The judge granted the campaign a 120-day extension of their original signature-gathering deadline. That gave them plenty of extra time to organize and collect voter signatures.
Political observers point out that the deadline extension came in November, around the time Newsom received enormous backlash for attending a group dinner at the French Laundry, a posh Napa Valley restaurant while urging Californians not to gather with people outside their household.
On April 23, gold medal Olympian and transgender rights advocate Caitlyn Jenner announced her intention to run. Jenner, a Republican, would join a crowded field of GOP candidates that includes former San Diego Mayor Kevin Faulconer, businessman Jon Cox and former Rep. Doug Ose.
There will likely be many, many more candidates — in 2003, the ballot listed a total of 135 gubernatorial hopefuls.
Who’s supporting the recall and who’s against it?
A number of groups and individuals have already donated money toward either supporting or opposing the recall, or issued public statements about it. Here’s a look at where things stand:
Supporting the recall:
- Republican National Committee, which spent $250,000 encouraging people to sign the recall petition.
- California Republican Party, which has so far donated more than $175,000 to recall groups.
- GOP figures including former House Speaker Newt Gingrich and former Arkansas Gov. Mike Huckabee, who has donated $100,000 through his PAC
- Former Facebook executive Chamath Palihapitiya donated $100,000 to recall groups and briefly considered jumping into the race himself
Opposing the recall:
- President Joe Biden
- A coalition of national Democratic figures including Sens. Bernie Sanders, Cory Booker, Elizabeth Warren and Georgia organizer Stacey Abrams added their names early on to a campaign fighting the recall.
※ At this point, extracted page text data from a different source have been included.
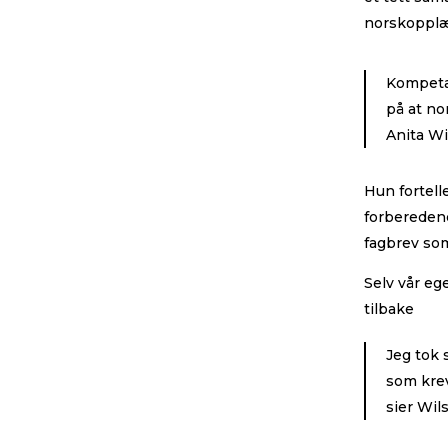
norskopplæ
Kompetan
på at no
Anita Wi
Hun fortell
forberedend
fagbrev so
Selv vår eg
tilbake
Jeg tok 
som krev
sier Wi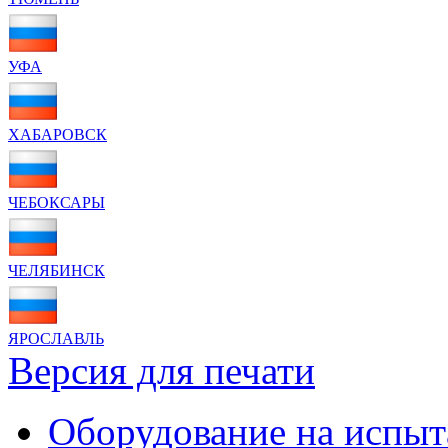
УФА
ХАБАРОВСК
ЧЕБОКСАРЫ
ЧЕЛЯБИНСК
ЯРОСЛАВЛЬ
Версия для печати
Оборудование на испыт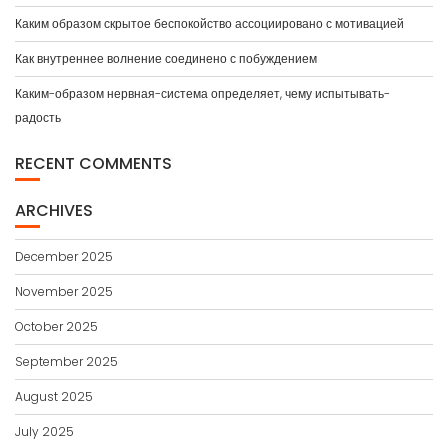
Каким образом скрытое беспокойство ассоциировано с мотивацией
Как внутреннее волнение соединено с побуждением
Каким-образом нервная-система определяет, чему испытывать-
радость
RECENT COMMENTS
ARCHIVES
December 2025
November 2025
October 2025
September 2025
August 2025
July 2025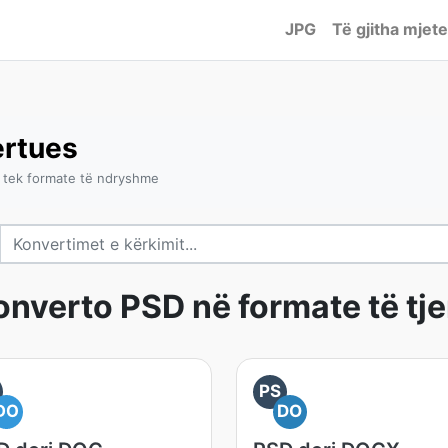
JPG
Të gjitha mjete
rtues
 tek formate të ndryshme
onverto PSD në formate të tje
PS
DO
DO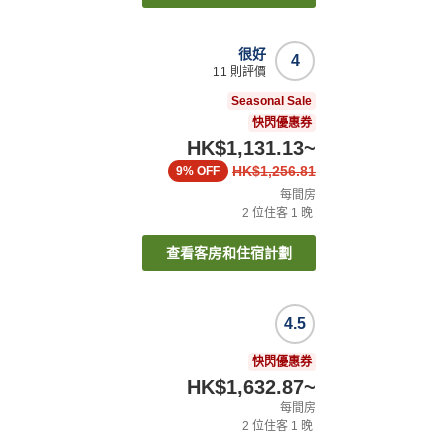
很好
4
11
則評價
Seasonal Sale
快閃優惠券
HK$1,131.13
~
HK$1,256.81
9%
OFF
每間房
2
位住客
1
晚
查看客房和住宿計劃
4.5
快閃優惠券
HK$1,632.87
~
每間房
2
位住客
1
晚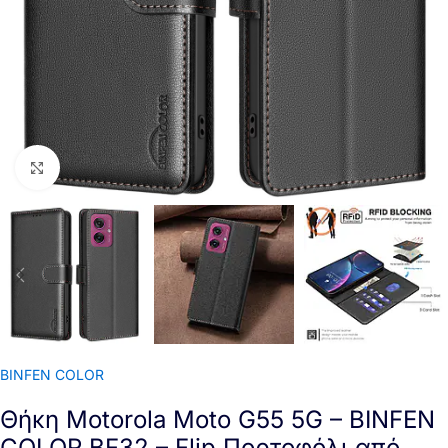
Click to enlarge
BINFEN COLOR
Θήκη Motorola Moto G55 5G – BINFEN
COLOR BF32 – Flip Πορτοφόλι από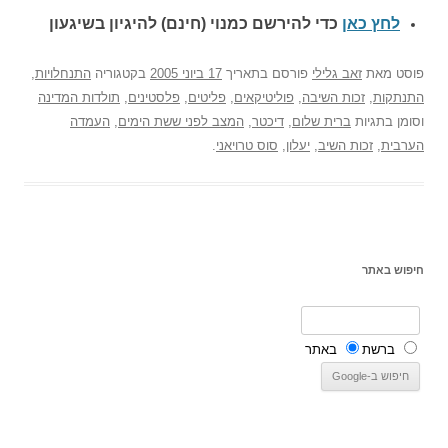
לחץ כאן
כדי להירשם כ
מנוי (חינם) להיגיון בשיגעון
פוסט
מאת
זאב גלילי
פורסם בתאריך
17 ביוני 2005
בקטגוריה
התנחלויות
,
התנתקות
,
זכות השיבה
,
פוליטיקאים
,
פליטים
,
פלסטינים
,
תולדות המדינה
וסומן בתגיות
ברית שלום
,
דיכטר
,
המצב לפני ששת הימים
,
העמדה
הערבית
,
זכות השיב
,
יעלון
,
סוס טרויאני
.
חיפוש באתר
ברשת
באתר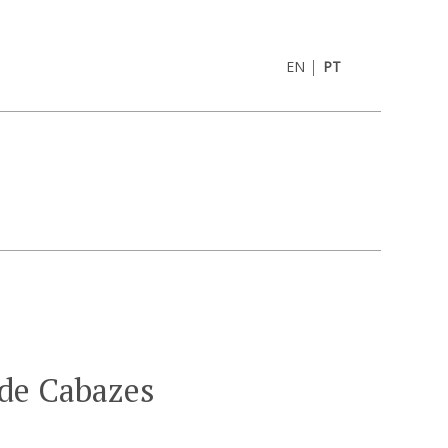
|
EN
PT
 de Cabazes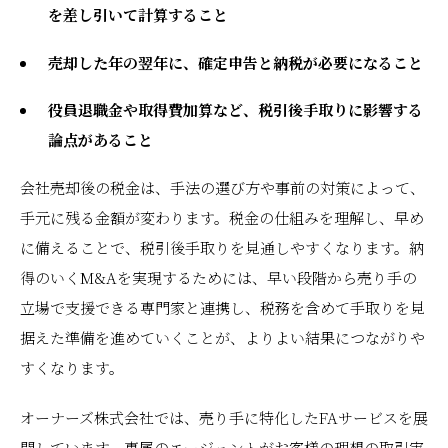
を差し引いて計算すること
売却した年の翌年に、確定申告と納税が必要になること
役員退職金や取得費加算など、税引後手取りに影響する
論点があること
会社売却後の税金は、手法の選び方や事前の対策によって、
手元に残る金額が変わります。税金の仕組みを理解し、早め
に備えることで、税引後手取りを見通しやすくなります。納
得のいくM&Aを実現するためには、早い段階から売り手の
立場で支援できる専門家と連携し、税務を含めて手取りを見
据えた準備を進めていくことが、よりよい結果につながりや
すくなります。
オーナーズ株式会社では、売り手に特化したFAサービスを展
開しています。専属のエージェントがお客様の理想の取引実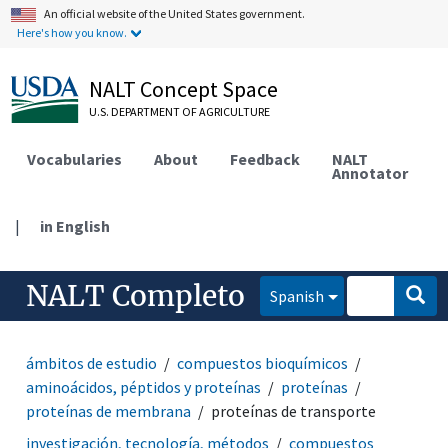
An official website of the United States government.
Here's how you know.
NALT Concept Space
U.S. DEPARTMENT OF AGRICULTURE
Vocabularies
About
Feedback
NALT
Annotator
|
in English
NALT Completo
Spanish
ámbitos de estudio
compuestos bioquímicos
aminoácidos, péptidos y proteínas
proteínas
proteínas de membrana
proteínas de transporte
investigación, tecnología, métodos
compuestos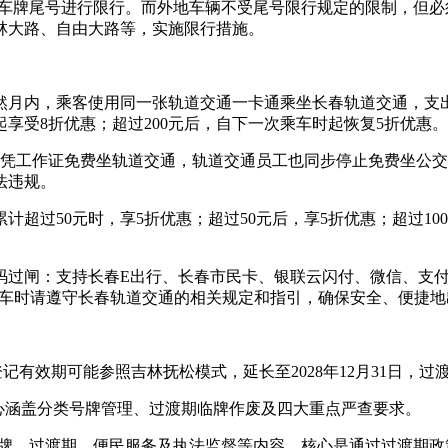
根据车牌尾号进行限行。而外地车辆不受尾号限行规定的限制，但
林大路、自由大路等，实施限行措施。
月内，乘客使用同一张轨道交通一卡通乘坐长春轨道交通，支出累
起享受8折优惠；超过200元后，自下一次乘车时起恢复5折优惠。
再凭工作证免费坐轨道交通，轨道交通员工也同步停止免费坐公交，
法违规。
超过50元时，享5折优惠；超过50元后，享5折优惠；超过100
码过闸：支持长春E出行、长春市民卡、银联云闪付、微信、支
乘车时请遵守长春轨道交通的相关规定和指引，确保安全、便捷地
记有效期可能参照吉林抚松模式，延长至2028年12月31日，
核心涵盖分类号牌管理、过渡期临牌作废及四大重点严查要求。
上牌、过渡期、便民服务及执法监督等内容，核心是通过过渡期政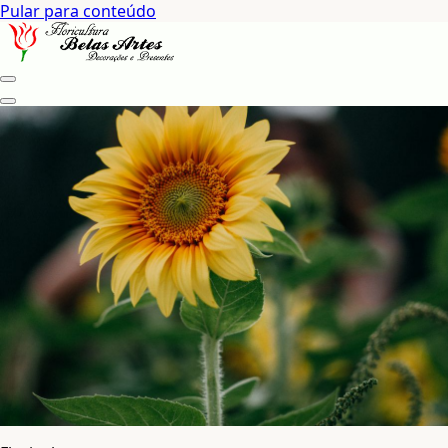
Pular para conteúdo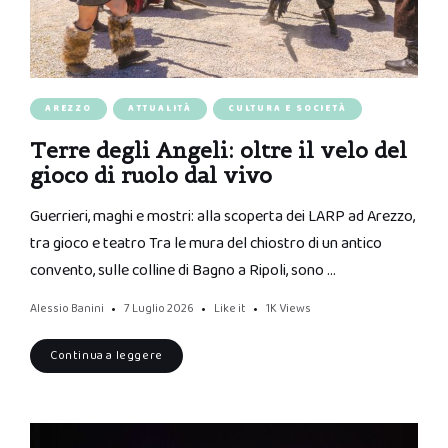
AREZZO
ATTUALITÀ
CULTURA E SOCIETÀ
Terre degli Angeli: oltre il velo del
gioco di ruolo dal vivo
Guerrieri, maghi e mostri: alla scoperta dei LARP ad Arezzo,
tra gioco e teatro Tra le mura del chiostro di un antico
convento, sulle colline di Bagno a Ripoli, sono …
Alessio Banini
7 Luglio 2026
Like it
1K
Views
Continua a leggere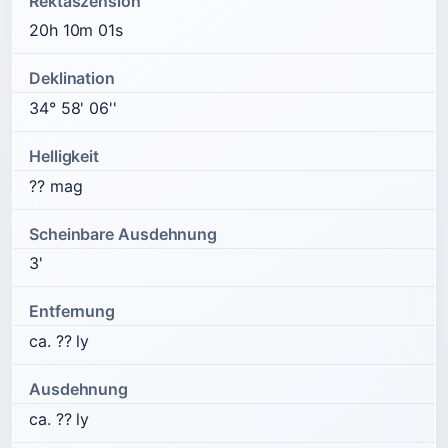
Rektaszension
20h 10m 01s
Deklination
34° 58' 06''
Helligkeit
?? mag
Scheinbare Ausdehnung
3'
Entfernung
ca. ?? ly
Ausdehnung
ca. ?? ly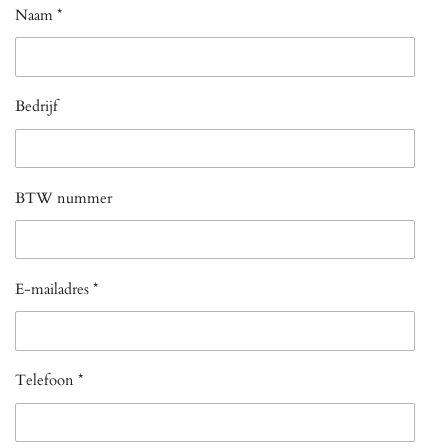
Naam *
Bedrijf
BTW nummer
E-mailadres *
Telefoon *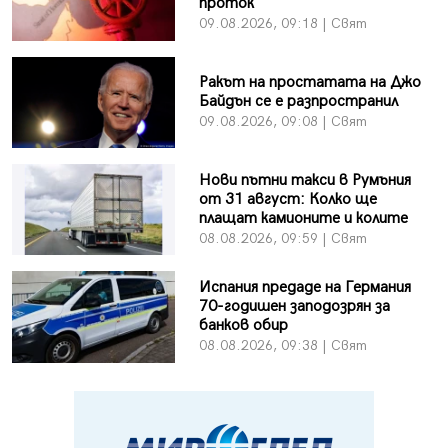
проток
09.08.2026, 09:18 | Свят
Ракът на простатата на Джо
Байдън се е разпространил
09.08.2026, 09:08 | Свят
Нови пътни такси в Румъния
от 31 август: Колко ще
плащат камионите и колите
08.08.2026, 09:59 | Свят
Испания предаде на Германия
70-годишен заподозрян за
банков обир
08.08.2026, 09:38 | Свят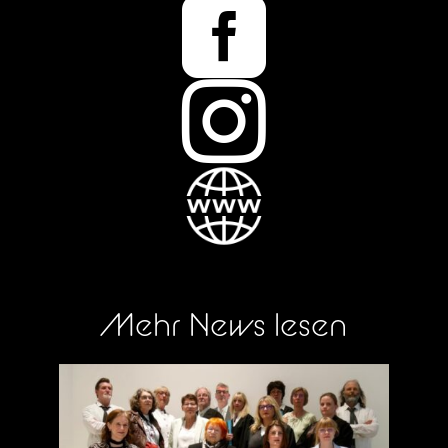


Mehr News lesen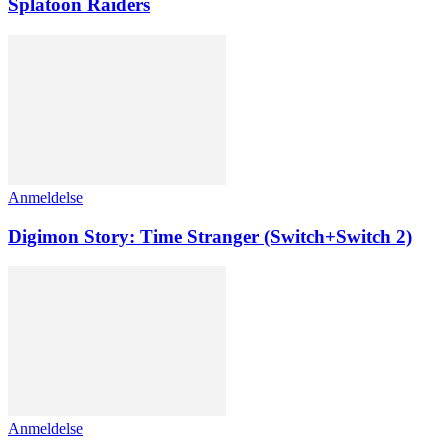
Splatoon Raiders
Anmeldelse
Digimon Story: Time Stranger (Switch+Switch 2)
Anmeldelse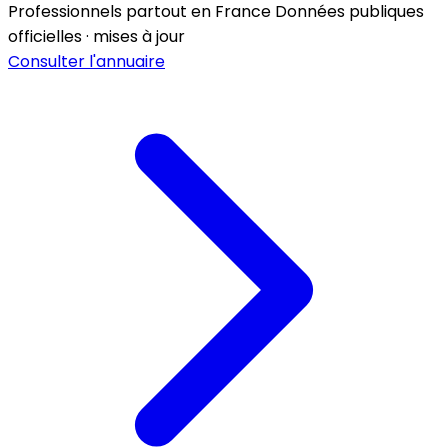
Professionnels partout en France
Données publiques
officielles · mises à jour
Consulter l'annuaire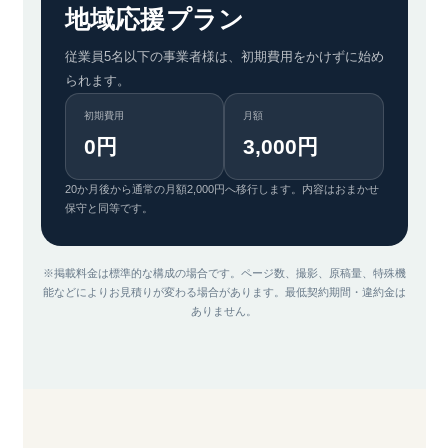
地域応援プラン
従業員5名以下の事業者様は、初期費用をかけずに始め
られます。
初期費用
月額
0円
3,000円
20か月後から通常の月額2,000円へ移行します。内容はおまかせ
保守と同等です。
※掲載料金は標準的な構成の場合です。ページ数、撮影、原稿量、特殊機
能などによりお見積りが変わる場合があります。最低契約期間・違約金は
ありません。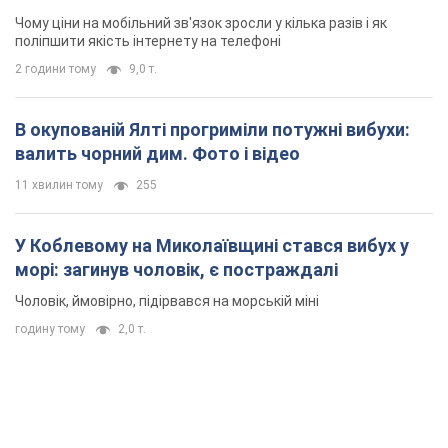
Чому ціни на мобільний зв'язок зросли у кілька разів і як
поліпшити якість інтернету на телефоні
2 години тому
9,0 т.
В окупованій Ялті прогриміли потужні вибухи:
валить чорний дим. Фото і відео
11 хвилин тому
255
У Коблевому на Миколаївщині стався вибух у
морі: загинув чоловік, є постраждалі
Чоловік, ймовірно, підірвався на морській міні
годину тому
2,0 т.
- The California Democratic Party dropped more than $500,000 into the campaign during its first week.
- Labor icon Dolores Huerta and labor groups including the National Union of Healthcare Workers say they oppose the recall.
Campaign finance data comes from Cal-Access.
Although Los Angeles County has collected the most signatures at 181,846, the most per capita comes from counties in the Sierra Foothills and Northern California, with Amador County receiving the highest at 10.8 signatures per 100 residents.
Polls suggest a majority of California voters want to keep Newsom in office, though voters are deeply divided along partisan lines. The Public Policy Institute of California’s March survey found 56% of likely voters would support Newsom in a recall election, while 40% would vote to recall him.
According to an analysis by PPIC president Mark Baldassare, those numbers square with the state’s political makeup. An overwhelming majority of Republican voters — 79% — would vote to recall Newsom compared to 79% of Democratic voters who would vote to keep the governor.
Correction: A previous version of this story misidentified what office would call the recall special election once it's certified. That is the Lieutenant Governor.